On a couple of occassions (particularly since summer has arrived) I have had a problem with the rolled fondant on larger cakes settling slightly in transport. The vehicle is air-condidtioned and "pre-cooled" prior to transport, but sometimes the bottom of the cake has a small "love handle" look at the base. The cakes are refrigerated overnight prior to adding the fondant. What is causing this? Is my fondant rolled out too thin? Is the crumb coat too thick? Should the cake be room temperature insted of chilled? Is there something else going on? Thanks for input.


----------



## m brown (May 29, 1999)

How thick is your RF?
Are you storing the cake in a box wrapped plastic wrap for cooling and transport? 
Moisture getting to you product will cause sagging as will heat, overly thick fondant and wet cake interior (runny watery BC). 

Tell me what your are doing and we can work through it!


----------



## chefpeon (Jun 14, 2006)

I wouldn't say the fondant is settling......the *cake* is.
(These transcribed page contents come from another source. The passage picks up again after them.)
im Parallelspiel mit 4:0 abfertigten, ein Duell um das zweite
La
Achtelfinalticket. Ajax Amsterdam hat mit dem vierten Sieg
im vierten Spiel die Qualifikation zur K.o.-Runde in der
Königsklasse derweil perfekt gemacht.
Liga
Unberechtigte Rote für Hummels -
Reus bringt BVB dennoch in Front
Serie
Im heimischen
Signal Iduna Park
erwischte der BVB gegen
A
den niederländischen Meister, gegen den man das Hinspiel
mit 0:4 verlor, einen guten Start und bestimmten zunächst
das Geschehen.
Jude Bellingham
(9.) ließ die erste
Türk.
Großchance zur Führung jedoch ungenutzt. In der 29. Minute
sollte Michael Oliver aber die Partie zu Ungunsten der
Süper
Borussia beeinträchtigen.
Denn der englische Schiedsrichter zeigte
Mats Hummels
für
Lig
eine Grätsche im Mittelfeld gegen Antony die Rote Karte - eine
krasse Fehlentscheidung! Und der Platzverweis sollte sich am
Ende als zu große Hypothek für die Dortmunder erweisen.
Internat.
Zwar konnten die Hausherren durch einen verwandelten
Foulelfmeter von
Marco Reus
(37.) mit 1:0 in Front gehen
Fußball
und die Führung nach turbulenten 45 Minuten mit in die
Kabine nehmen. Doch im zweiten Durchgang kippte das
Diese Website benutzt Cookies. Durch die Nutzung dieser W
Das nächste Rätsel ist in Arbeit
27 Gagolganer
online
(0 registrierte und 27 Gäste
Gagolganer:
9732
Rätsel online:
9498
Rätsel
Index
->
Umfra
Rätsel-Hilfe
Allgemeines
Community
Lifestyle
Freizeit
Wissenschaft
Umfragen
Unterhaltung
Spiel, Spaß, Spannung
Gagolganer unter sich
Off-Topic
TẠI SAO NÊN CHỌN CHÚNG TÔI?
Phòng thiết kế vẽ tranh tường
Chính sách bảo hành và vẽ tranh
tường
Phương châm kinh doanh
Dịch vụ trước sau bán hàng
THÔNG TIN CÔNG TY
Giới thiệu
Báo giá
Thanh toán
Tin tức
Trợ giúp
When you split and fill your cakes, do you have a soft filling that will settle as it warms up? When I split and fill my cakes, I make sure to press down firmly on the cake so I know it won't settle any more at *any* temperature.

Your cakes aren't mousse cakes where there is a thick layer of mousse, are they?
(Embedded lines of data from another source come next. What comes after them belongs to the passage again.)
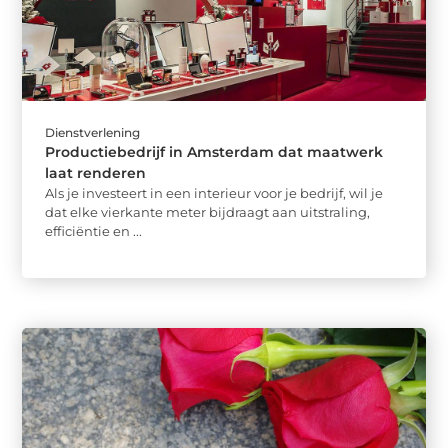
Dienstverlening
Productiebedrijf in Amsterdam dat maatwerk
laat renderen
Als je investeert in een interieur voor je bedrijf, wil je
dat elke vierkante meter bijdraagt aan uitstraling,
efficiëntie en ...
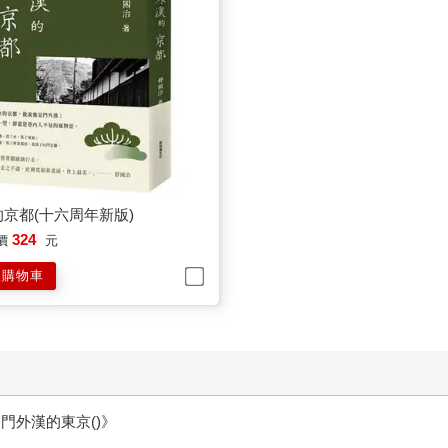
京都(十六周年新版)
324
價
元
入購物車
門外漢的東京()》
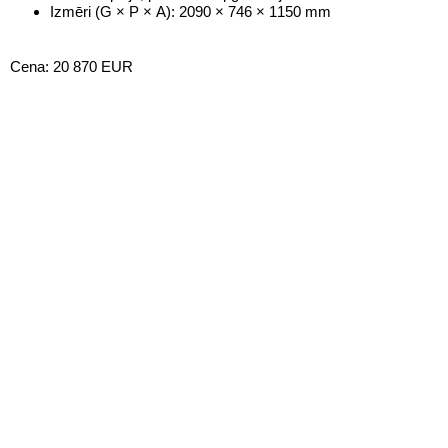
Izmēri (G × P × A): 2090 × 746 × 1150 mm
Cena: 20 870 EUR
There is a possibility that the fondant is so thick that it might weigh the cake down somewhat, but I sort of doubt this is the case.


----------



## m brown (May 29, 1999)

On that subject, do you rim the cake with butter cream and then fill the center, coat and chill until firm before enrobing? 

this could help too. having the butter cream dam to hold up the outside edge of the cake is important.


----------



## qos (Jun 26, 2008)

go to www dot sugaredproductions dot com

Sharon has a terrific DVD that can help with these problems. 

I have had the same problem. I crumb coat the cake now on Thursday and put the full coat on Friday and then the fondant. Everyone tells me that letting it set 18 hours or so before covering helps the cake to settle.


----------